May/June 1996, p.6-7
Uptown Welcomes Bike Lane
Residents in Northern Manhattan are pleasantly surprised by the newly striped bike lane on St. Nicholas Avenue and Adam Clayton Powell Boulevard. "It's about time that this neighborhood gets some of the amenities that exist downtown," says 124th Street resident Thomas King.
The generously wide new lane
extends northward from Central Park to 168th Street and was first proposed by
T.A. in the Bicycle Blueprint in 1993. T.A. has been pushing for the St.
Nicholas route ever since. Despite gloomy predictions from some community boards
and Harlem environmental groups, who claimed that the bike lane would only serve
cyclists passing through the neighborhood rather than local residents, the
three-mile, two-way route has already won the hearts of many.
A year-old T.A. campaign for directional signs to four Manhattan bridges is paying off. By Earth Week, April 22, the DOT should have installed signs pointing to the Brooklyn Bridge from various approaches.

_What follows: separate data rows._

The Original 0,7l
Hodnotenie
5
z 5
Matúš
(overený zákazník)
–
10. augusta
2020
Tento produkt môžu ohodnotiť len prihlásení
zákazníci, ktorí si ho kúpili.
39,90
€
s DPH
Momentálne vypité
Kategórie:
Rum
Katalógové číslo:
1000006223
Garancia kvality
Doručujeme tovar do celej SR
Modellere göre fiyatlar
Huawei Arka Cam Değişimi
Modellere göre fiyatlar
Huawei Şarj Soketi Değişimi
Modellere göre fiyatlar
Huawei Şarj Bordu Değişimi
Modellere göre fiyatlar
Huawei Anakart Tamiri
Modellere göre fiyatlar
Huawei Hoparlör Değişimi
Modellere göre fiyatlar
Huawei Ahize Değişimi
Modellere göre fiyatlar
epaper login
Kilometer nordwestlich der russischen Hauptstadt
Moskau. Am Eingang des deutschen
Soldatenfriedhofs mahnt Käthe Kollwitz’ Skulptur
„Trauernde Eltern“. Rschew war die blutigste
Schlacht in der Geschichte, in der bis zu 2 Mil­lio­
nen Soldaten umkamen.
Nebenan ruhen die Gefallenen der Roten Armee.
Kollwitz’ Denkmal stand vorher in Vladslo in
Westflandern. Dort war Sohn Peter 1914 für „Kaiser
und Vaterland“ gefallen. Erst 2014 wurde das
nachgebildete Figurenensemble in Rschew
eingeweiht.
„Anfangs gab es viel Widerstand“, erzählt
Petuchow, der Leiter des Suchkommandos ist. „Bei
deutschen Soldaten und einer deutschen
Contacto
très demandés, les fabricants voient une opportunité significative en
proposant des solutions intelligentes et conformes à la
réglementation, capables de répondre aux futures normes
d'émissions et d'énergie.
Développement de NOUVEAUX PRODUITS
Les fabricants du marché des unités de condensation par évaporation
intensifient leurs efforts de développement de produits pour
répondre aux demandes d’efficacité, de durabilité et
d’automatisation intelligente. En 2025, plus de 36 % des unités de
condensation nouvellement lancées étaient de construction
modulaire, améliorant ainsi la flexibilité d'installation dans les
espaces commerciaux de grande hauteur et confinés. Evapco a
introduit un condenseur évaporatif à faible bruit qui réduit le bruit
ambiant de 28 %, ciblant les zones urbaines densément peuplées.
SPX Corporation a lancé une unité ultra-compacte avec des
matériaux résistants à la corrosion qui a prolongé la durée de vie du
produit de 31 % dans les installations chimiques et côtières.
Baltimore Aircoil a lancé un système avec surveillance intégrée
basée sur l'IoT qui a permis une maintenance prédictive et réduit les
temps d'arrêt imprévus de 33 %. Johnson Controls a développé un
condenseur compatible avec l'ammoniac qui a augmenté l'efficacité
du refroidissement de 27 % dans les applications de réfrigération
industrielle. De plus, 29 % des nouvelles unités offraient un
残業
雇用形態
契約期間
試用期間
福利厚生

By year's end, the Williamsburg, Queensboro and George Washington Bridges should all have similar signs.
As Northern Manhattan enjoys its new bike lane, the Hudson Street lane (Canal to 14th Street) is stumbling towards completion. The lane has been plagued by delays. According to the DOT, an aluminum shortage is keeping bike lane signs from being fabricated. No, we don't make this stuff up. Worse than the delays, the northern extension along 8th Avenue to 59th Street has been postponed indefinitely. DOT has doomed the 8th Ave. lane because of anticipated conflicts between cyclists and motor vehicles turning left at major intersections.
Without any public notice, the DOT, has obliterated the two-mile-long South Street bike lane near the Seaport in lower Manhattan and turned it into a sidewalk. When T.A. inquired about the lane removal, DOT said that South Street, used by numerous cyclists and joggers every day, was never an "official" bike lane and not part of the city's network of bike lanes.

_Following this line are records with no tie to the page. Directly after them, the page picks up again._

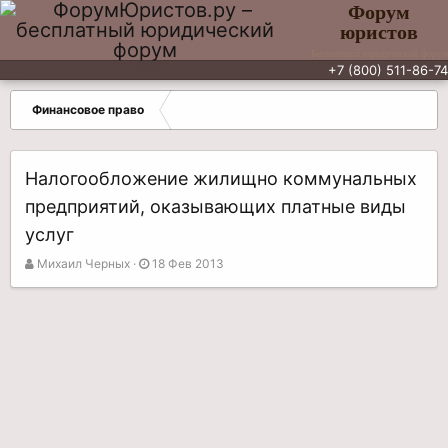
Форум
юристов
Бесплатный юридический форум
+7 (800) 511-86-74
Финансовое право
Налогообложение жилищно коммунальных
предприятий, оказывающих платные виды
услуг
А
Д
Михаил Черных
18 Фев 2013
в
а
т
т
о
а
р
н
т
а
е
ч
м
а
ы
л
а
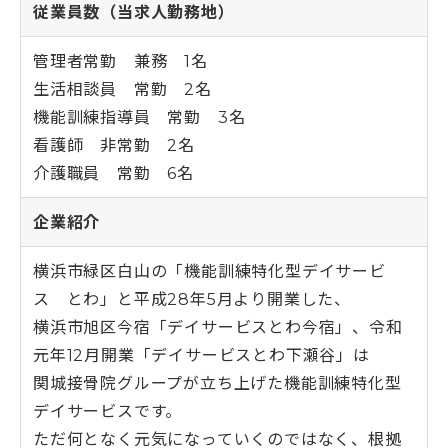
従業員数
（当求人勤務地）
管理者常勤 兼務 1名
生活相談員 常勤 2名
機能訓練指導員 常勤 3名
看護師 非常勤 2名
介護職員 常勤 6名
企業紹介
横浜市緑区白山の「機能訓練特化型デイサービ
ス とわ」と平成28年5月より開業した、
横浜市旭区今宿「デイサービスとわ今宿」、令和
元年12月開業「デイサービスとわ下瀬谷」は
関城接骨院グループが立ち上げた機能訓練特化型
デイサービスです。
ただ何となく元気になっていくのではなく、根拠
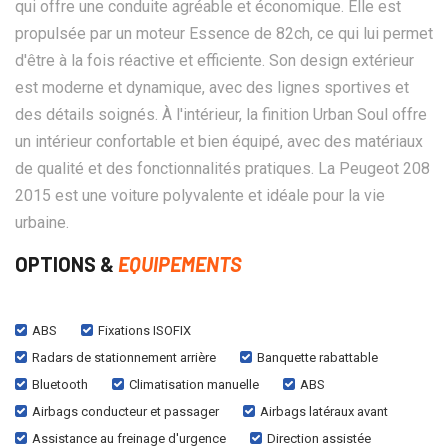
qui offre une conduite agréable et économique. Elle est
propulsée par un moteur Essence de 82ch, ce qui lui permet
d'être à la fois réactive et efficiente. Son design extérieur
est moderne et dynamique, avec des lignes sportives et
des détails soignés. À l'intérieur, la finition Urban Soul offre
un intérieur confortable et bien équipé, avec des matériaux
de qualité et des fonctionnalités pratiques. La Peugeot 208
2015 est une voiture polyvalente et idéale pour la vie
urbaine.
OPTIONS &
EQUIPEMENTS
ABS
Fixations ISOFIX
Radars de stationnement arrière
Banquette rabattable
Bluetooth
Climatisation manuelle
ABS
Airbags conducteur et passager
Airbags latéraux avant
Assistance au freinage d'urgence
Direction assistée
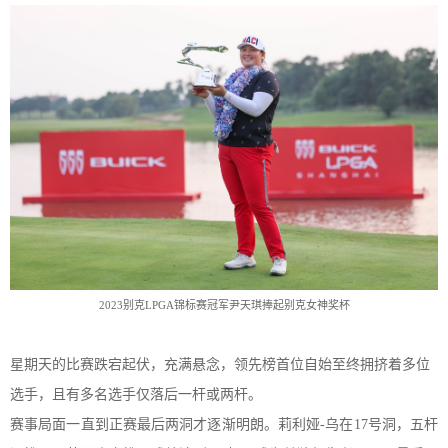
2023别克LPGA锦标赛冠军尹天琪捧起别克女神奖杯
星期天的比赛跌宕起伏，充满悬念，领先榜首位自始至终拥挤着多位
选手，且有多
名
选手
仅
落后一杆或两杆。
赛事
局面一直到正赛最后两洞才逐渐明朗。莉利娅
-乌在1
7
号洞，五杆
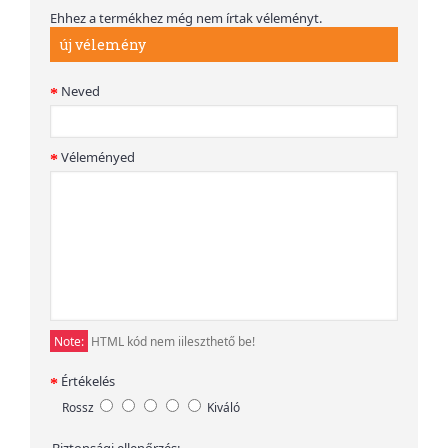
Ehhez a termékhez még nem írtak véleményt.
új vélemény
Neved
Véleményed
Note:
HTML kód nem iileszthető be!
Értékelés
Rossz
Kiváló
Biztonsági ellenőrzés:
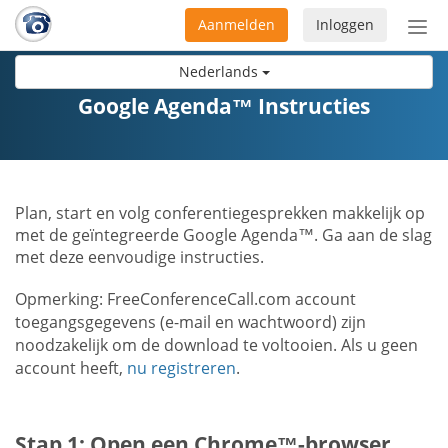
Aanmelden
Inloggen
Acti
navi
Nederlands
Google Agenda™ Instructies
Plan, start en volg conferentiegesprekken makkelijk op
met de geïntegreerde Google Agenda™. Ga aan de slag
met deze eenvoudige instructies.
Opmerking: FreeConferenceCall.com account
toegangsgegevens (e-mail en wachtwoord) zijn
noodzakelijk om de download te voltooien. Als u geen
account heeft,
nu registreren
.
Stap 1: Open een Chrome™-browser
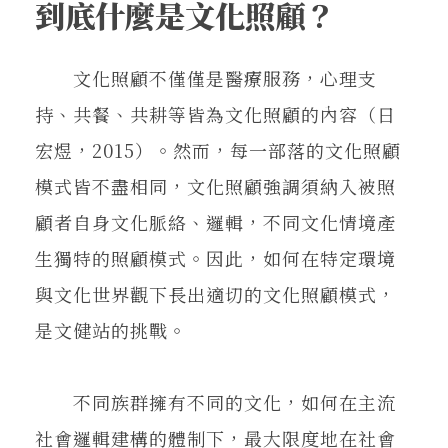
到底什麼是文化照顧？
文化照顧不僅僅是醫療服務，心理支
持、共餐、共耕等皆為文化照顧的內容（日
宏煜，2015）。然而，每一部落的文化照顧
模式皆不盡相同，文化照顧強調須納入被照
顧者自身文化脈絡、邏輯，不同文化情境產
生獨特的照顧模式。因此，如何在特定環境
與文化世界觀下長出適切的文化照顧模式，
是文健站的挑戰。
不同族群擁有不同的文化，如何在主流
社會邏輯建構的體制下，最大限度地在社會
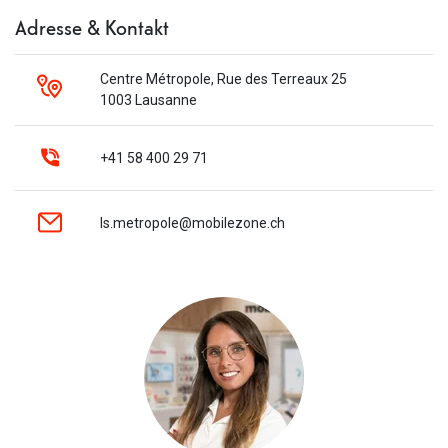
Adresse & Kontakt
Centre Métropole, Rue des Terreaux 25
1003 Lausanne
+41 58 400 29 71
ls.metropole@mobilezone.ch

DOT's failure to notify the cycling community before eliminating a well-established bike lane is appalling. DOT subjects every new bike lane to exhaustive traffic analysis and community review. Apparently the opposite is not true. Why didn't the DOT examine how removing the lane affects cyclists? This matter reflects poorly on the Department of Transportation.

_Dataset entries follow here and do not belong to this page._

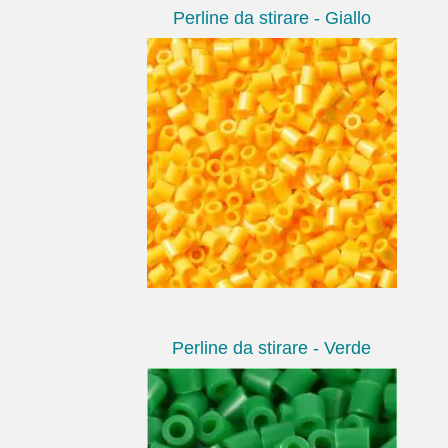
Perline da stirare - Giallo
Perline da stirare - Verde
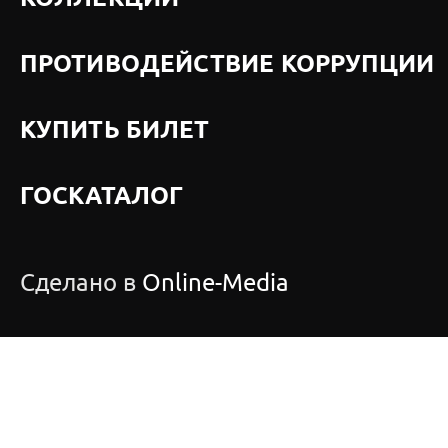
ПРОТИВОДЕЙСТВИЕ КОРРУПЦИИ
КУПИТЬ БИЛЕТ
ГОСКАТАЛОГ
Сделано в
Online-Media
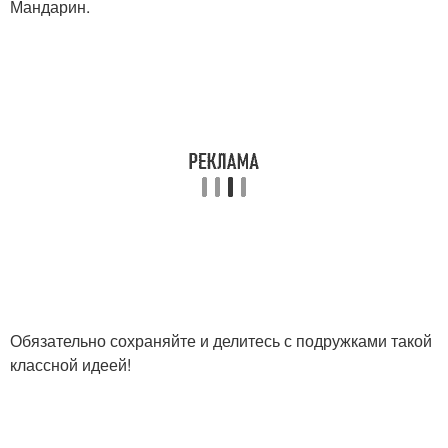
Мандарин.
Обязательно сохраняйте и делитесь с подружками такой
классной идеей!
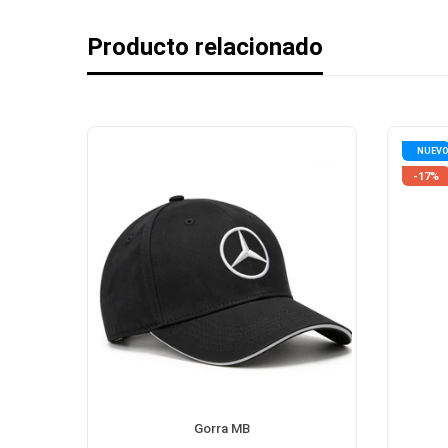
Producto relacionado
NUEV
-17%
ERSARY
Gorra MB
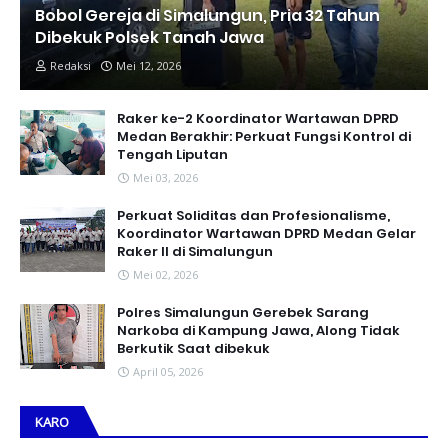
Bobol Gereja di Simalungun, Pria 32 Tahun
Dibekuk Polsek Tanah Jawa
Redaksi
Mei 12, 2026
Raker ke-2 Koordinator Wartawan DPRD
Medan Berakhir: Perkuat Fungsi Kontrol di
Tengah Liputan
Mei 03, 2026
Perkuat Soliditas dan Profesionalisme,
Koordinator Wartawan DPRD Medan Gelar
Raker II di Simalungun
Mei 02, 2026
Polres Simalungun Gerebek Sarang
Narkoba di Kampung Jawa, Along Tidak
Berkutik Saat dibekuk
April 05, 2026
KARO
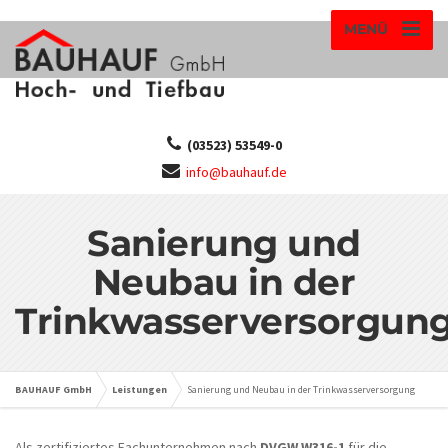
MENÜ
(03523) 53549-0
info@bauhauf.de
Sanierung und
Neubau in der
Trinkwasserversorgun
BAUHAUF GmbH
Leistungen
Sanierung und Neubau in der Trinkwasserversorgung
Als zertifiziertes Fachunternehmen nach
DVGW W316-1
für die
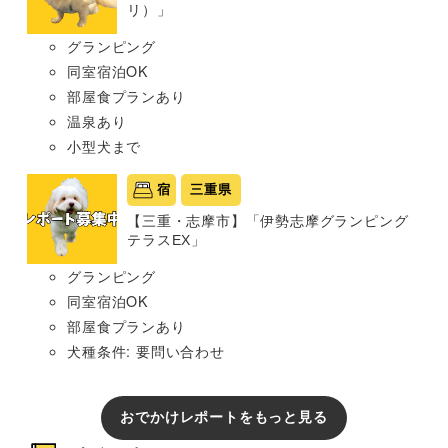
リ）」
グランピング
同室宿泊OK
部屋食プランあり
温泉あり
小型犬まで
宿
三重県
【三重・志摩市】「伊勢志摩グランピング
テラスEX」
グランピング
同室宿泊OK
部屋食プランあり
犬種条件: 要問い合わせ
おでかけレポートをもっと見る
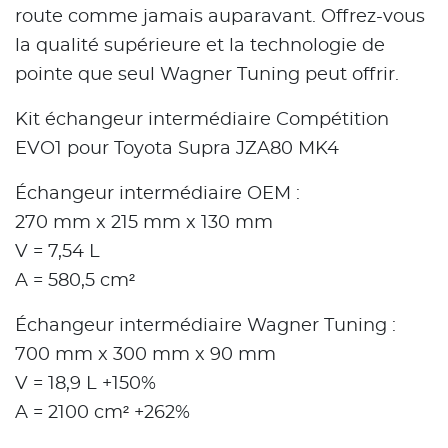
route comme jamais auparavant. Offrez-vous
la qualité supérieure et la technologie de
pointe que seul Wagner Tuning peut offrir.
Kit échangeur intermédiaire Compétition
EVO1 pour Toyota Supra JZA80 MK4
Échangeur intermédiaire OEM :
270 mm x 215 mm x 130 mm
V = 7,54 L
A = 580,5 cm²
Échangeur intermédiaire Wagner Tuning :
700 mm x 300 mm x 90 mm
V = 18,9 L +150%
A = 2100 cm² +262%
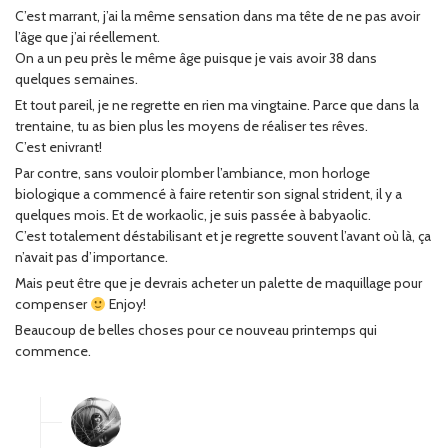
C’est marrant, j’ai la même sensation dans ma tête de ne pas avoir
l’âge que j’ai réellement.
On a un peu près le même âge puisque je vais avoir 38 dans
quelques semaines.
Et tout pareil, je ne regrette en rien ma vingtaine. Parce que dans la
trentaine, tu as bien plus les moyens de réaliser tes rêves.
C’est enivrant!
Par contre, sans vouloir plomber l’ambiance, mon horloge
biologique a commencé à faire retentir son signal strident, il y a
quelques mois. Et de workaolic, je suis passée à babyaolic.
C’est totalement déstabilisant et je regrette souvent l’avant où là, ça
n’avait pas d’importance.
Mais peut être que je devrais acheter un palette de maquillage pour
compenser
Enjoy!
Beaucoup de belles choses pour ce nouveau printemps qui
commence.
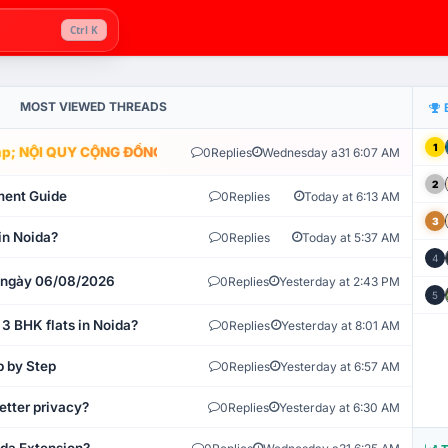
Ctrl K
MOST VIEWED THREADS
1
; NỘI QUY CỘNG ĐỒNG VLIKE.VN: HỆ THỐNG GIÁM SÁT TỰ ĐỘNG V
0
Replies
Wednesday a31 6:07 AM
2
ment Guide
0
Replies
Today at 6:13 AM
3
in Noida?
0
Replies
Today at 5:37 AM
4
t ngày 06/08/2026
0
Replies
Yesterday at 2:43 PM
5
 3 BHK flats in Noida?
0
Replies
Yesterday at 8:01 AM
p by Step
0
Replies
Yesterday at 6:57 AM
etter privacy?
0
Replies
Yesterday at 6:30 AM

Transportation Alternatives' lobbying paid off recently as an avalanche of local bicycling a pedestrian projects were approved for Federal "Enhancements" funding. T.A. sat on a committee of state and city agencies that allocated $14 million to 23 of 60 proposed projects.
Last-minute T.A. maneuvering rescued $600,000 for bike racks and will mean another 1,500 racks on city streets. The bike rack cash complements NYC's ongoing bike parking installation throughout the five boroughs.
The selected projects will be funded with a mix of 80% federal and 20% local money, and based on previous years' experience, the project money will take two years to reach city agencies.